Il contrario rapporto, o rapporto indiretto (negativo momento).

Esso non è l’immediato o il non vero, ma il tolto rapporto immediato: l’esponente vale come prodotto, unità della Unità e della quantità, che sono i suoi fattori. La semplice determinazione è il Tutto, come essente affermativo quantum. Ma qui è limite, qualitativa determinazione de’ due momenti, che si mutano non più fuori, ma dentro di essa, in cui ciascuno si continua negativamente nell’altro, ed è solo la negazione o limite in lui posto dall’altro.
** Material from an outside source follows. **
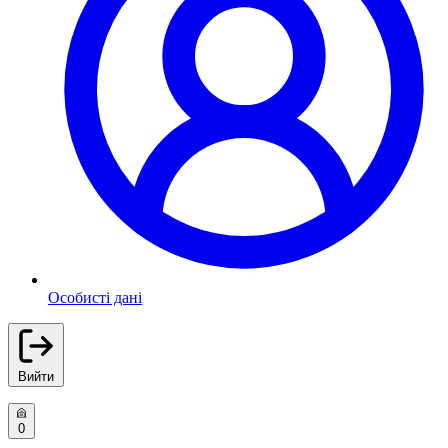
Особисті дані
Вийти
0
Questo loro continuarsi [p. 214 modifica] produce il momento della unità, dove essi sono in rapporto, limite del loro limitarsi — il Tutto, l’essere in sé di ciascuno. L’uno togliendo l’altro si fa uguale al suo essere in sé: l’altro sparisce, è nullo, poiché esso non è un quantum, ma è solo come momento del rapporto. Ciascuno è così la contraddizione della sua determinazione come essere in sé, e della determinazione come momento del rapporto — donde il progresso all’infinito. L’esponente, limite del loro limitarsi, è il loro di là, a cui essi si avvicinano all’infinito senza raggiungerlo. Ma questo infinito è ora posto solo come negativo momento. L’esponente, o il loro essere in sé, a cui essi si rapportano, come mutabili, rimane loro negazione. Come affermativo di qua, come semplice quantum, il di là, da cui sono affette le parti del rapporto, è raggiunto: esso è in sé l’unità di entrambi, e così in sé l’altra parte di ciascuno: ciascuno ha il valore che non ha l’altro; la sua determinazione giace nell’altro, e questo loro essere in sé è l’affermativo infinito, concordante con sé nell’essere altro fuori di sé — ritenentesi nella negazione del loro indifferente sussistere — determinante il penetrare su di sé — negazione della negazione o del loro limitarsi — rapporto di potenza.

Rapporto di potenza — Negazione della negazione.

Il quantum nel suo altro identico con sé è essere per sé — qualitativa totalità, dove l’altro, la somma degli Uni, è l’Unità stessa. La potenza è una quantità di uni, di cui ciascuno è la stessa quantità (radice, quadrato, ecc.). Il suo esponente non è un immediato quantum, ma tutto qualitativo, identità di sé nell’altro. Il limite o negazione non è più essente o immediato, ma esistere continuato nel suo essere altro: la vera qualità, non più astratta, ma immediata determinazione tolta. La qualità del quantum, come differenza di sé da sé, è di essere rapporto. Nel diretto la sua differenza è immediata, sicché il rapporto su di sé che ha l’esponente rispetto alla sua differenza è solo come il fisso di una quantità di uni. Nel contrario il quantum in determinazione negativa si rapporta su di sé come [p. 215 modifica]sulla negazione di sé, ma in cui ha il suo valore; come affermativo rapporto su di sé è esso un esponente che come quantum è solo in sé il determinante de’ suoi momenti. Ma nel rapporto di potenza esso sussiste come differenza di sé da sé. L’estrinsechezza è il suo proprio determinare, il suo rapporto su di sé, la sua qualità — non piú indifferente estrinsechezza, come semplice e immediata, ma ritornata in sé, quantum divenuto quale. La verità della quantità è la qualità; la verità della qualità è la quantità. La verità della Totalità è il passaggio dell’una nell’altra ed il ritorno di questa nella prima. Onde la necessità di questo doppio passaggio.